Elle souligne que “l’apprentissage profond est plus performant ou aussi bon que l’apprentissage machine classique” tant qu’il y a suffisamment de données, ce que le DAGAN peut aider à garantir. Et l’apprentissage profond “ne nécessite pas beaucoup de réglages manuels et de fonctionnalités” a-t-elle ajouté, ce qui signifie que “les entreprises n’ont pas à dépenser en talents, ce que d’autres modèles exigeront”.

En conséquence, “le client gagne du temps et de l’argent, mais il obtient également un produit de qualité”, a déclaré Mme Reddy. L’approche NAS permet de réaliser “une première passe du modèle”, a-t-elle expliqué, après quoi les ingénieurs et les data scientist peuvent “apporter tous les changements qu’ils jugent appropriés” à partir de là.

“Le point commun entre tous les cas d’utilisation est qu’ils utilisent tous des données tabulaires et en colonnes”

Le service accessible en mode SaaS, avec paiement à l’usage, a déclaré Mme Reddy, avec un coût fixe pour la formation initiale du réseau, puis une tarification pour les quantités croissantes d’inférence effectuées dans le cloud. Et cela correspond à la plupart des tarifs d’IA pour les pros proposés dans le coud.

L’offre de la société est si variée que ZDNet a demandé à M. Reddy si l’entreprise ne risquait pas de diluer son attrait en étant trop dispersée. Ce n’est pas un problème, a insisté Reddy, car il existe une correspondance naturelle entre les différentes tâches de l’IA en entreprise.

“Le point commun entre tous les cas d’utilisation est qu’ils utilisent tous des données tabulaires et en colonnes”, a-t-elle déclaré. “La plupart des premières entreprises ou clients à qui nous avons parlé avaient des cas d’utilisation de données tabulaires, c’est pourquoi nous avons commencé par eux”. Reality Engines a déjà 17 clients qui utilisent le service.
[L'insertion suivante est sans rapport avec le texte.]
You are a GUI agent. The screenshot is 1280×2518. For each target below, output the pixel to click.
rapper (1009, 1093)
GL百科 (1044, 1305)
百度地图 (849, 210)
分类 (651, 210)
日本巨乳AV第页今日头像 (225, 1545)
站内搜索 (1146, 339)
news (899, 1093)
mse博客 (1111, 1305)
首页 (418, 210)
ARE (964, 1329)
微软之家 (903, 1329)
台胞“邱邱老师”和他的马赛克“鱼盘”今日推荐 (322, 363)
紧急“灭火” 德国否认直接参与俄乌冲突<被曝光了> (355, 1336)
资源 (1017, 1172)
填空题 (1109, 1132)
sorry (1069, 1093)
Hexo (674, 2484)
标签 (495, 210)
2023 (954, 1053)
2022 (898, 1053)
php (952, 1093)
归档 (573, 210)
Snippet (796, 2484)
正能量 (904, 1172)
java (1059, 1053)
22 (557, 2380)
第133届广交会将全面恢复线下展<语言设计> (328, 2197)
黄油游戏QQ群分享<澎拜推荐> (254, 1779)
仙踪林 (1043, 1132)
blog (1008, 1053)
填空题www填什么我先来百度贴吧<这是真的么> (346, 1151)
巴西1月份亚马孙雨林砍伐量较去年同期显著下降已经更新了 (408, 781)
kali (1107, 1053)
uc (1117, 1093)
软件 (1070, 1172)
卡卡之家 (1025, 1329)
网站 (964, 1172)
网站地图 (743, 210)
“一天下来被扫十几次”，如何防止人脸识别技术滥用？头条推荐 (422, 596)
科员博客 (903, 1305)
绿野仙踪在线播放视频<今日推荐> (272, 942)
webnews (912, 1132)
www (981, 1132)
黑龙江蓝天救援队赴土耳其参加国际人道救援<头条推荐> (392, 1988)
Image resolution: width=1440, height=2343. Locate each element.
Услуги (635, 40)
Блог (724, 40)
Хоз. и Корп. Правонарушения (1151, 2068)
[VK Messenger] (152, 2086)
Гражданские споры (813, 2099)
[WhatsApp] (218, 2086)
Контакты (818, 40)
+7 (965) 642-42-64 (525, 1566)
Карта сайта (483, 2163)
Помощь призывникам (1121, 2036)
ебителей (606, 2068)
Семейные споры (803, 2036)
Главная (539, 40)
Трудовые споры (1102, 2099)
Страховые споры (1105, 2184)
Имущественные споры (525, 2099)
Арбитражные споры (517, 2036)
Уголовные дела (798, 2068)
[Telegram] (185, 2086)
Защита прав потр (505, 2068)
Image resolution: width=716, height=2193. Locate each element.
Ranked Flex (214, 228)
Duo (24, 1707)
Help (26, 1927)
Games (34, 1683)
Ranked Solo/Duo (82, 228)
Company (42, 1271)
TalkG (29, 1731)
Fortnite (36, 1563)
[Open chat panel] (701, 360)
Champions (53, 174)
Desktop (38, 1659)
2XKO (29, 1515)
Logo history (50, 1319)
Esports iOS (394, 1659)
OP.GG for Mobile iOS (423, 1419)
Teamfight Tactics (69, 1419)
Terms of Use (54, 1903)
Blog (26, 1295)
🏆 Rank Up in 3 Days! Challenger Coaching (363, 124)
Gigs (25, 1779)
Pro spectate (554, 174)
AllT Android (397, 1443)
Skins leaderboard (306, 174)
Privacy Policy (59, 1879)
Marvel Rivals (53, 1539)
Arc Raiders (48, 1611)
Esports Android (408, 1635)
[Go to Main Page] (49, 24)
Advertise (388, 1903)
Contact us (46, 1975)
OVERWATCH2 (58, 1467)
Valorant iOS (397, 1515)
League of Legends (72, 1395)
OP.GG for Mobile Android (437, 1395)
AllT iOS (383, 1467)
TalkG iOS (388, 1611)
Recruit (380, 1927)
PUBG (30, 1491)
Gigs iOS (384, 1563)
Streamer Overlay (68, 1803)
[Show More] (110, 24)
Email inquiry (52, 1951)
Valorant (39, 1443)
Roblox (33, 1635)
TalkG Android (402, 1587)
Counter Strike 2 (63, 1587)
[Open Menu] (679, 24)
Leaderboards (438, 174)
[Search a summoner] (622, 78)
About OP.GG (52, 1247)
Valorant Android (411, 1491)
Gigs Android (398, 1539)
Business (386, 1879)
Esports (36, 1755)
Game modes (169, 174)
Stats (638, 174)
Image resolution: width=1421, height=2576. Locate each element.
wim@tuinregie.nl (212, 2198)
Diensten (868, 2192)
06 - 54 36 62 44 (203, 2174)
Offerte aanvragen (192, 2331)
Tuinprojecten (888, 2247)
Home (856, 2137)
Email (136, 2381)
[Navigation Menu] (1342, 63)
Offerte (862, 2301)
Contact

Aller au delà des deep fakes

Sur le site web de la société, on peut voir une démonstration des capacités du GAN, avec des vidéos de célébrités qui disent des choses qu’elles n’ont jamais dites. Mis à part ces démonstrations mielleuses, l’entreprise a ce qui semble être une offre d’apprentissage profond très solide qui sous-tend une promesse simple d’automatisation : Mettez vos données dans le cloud et tournez l’interrupteur, et la formation du modèle peut commencer avec une relative facilité.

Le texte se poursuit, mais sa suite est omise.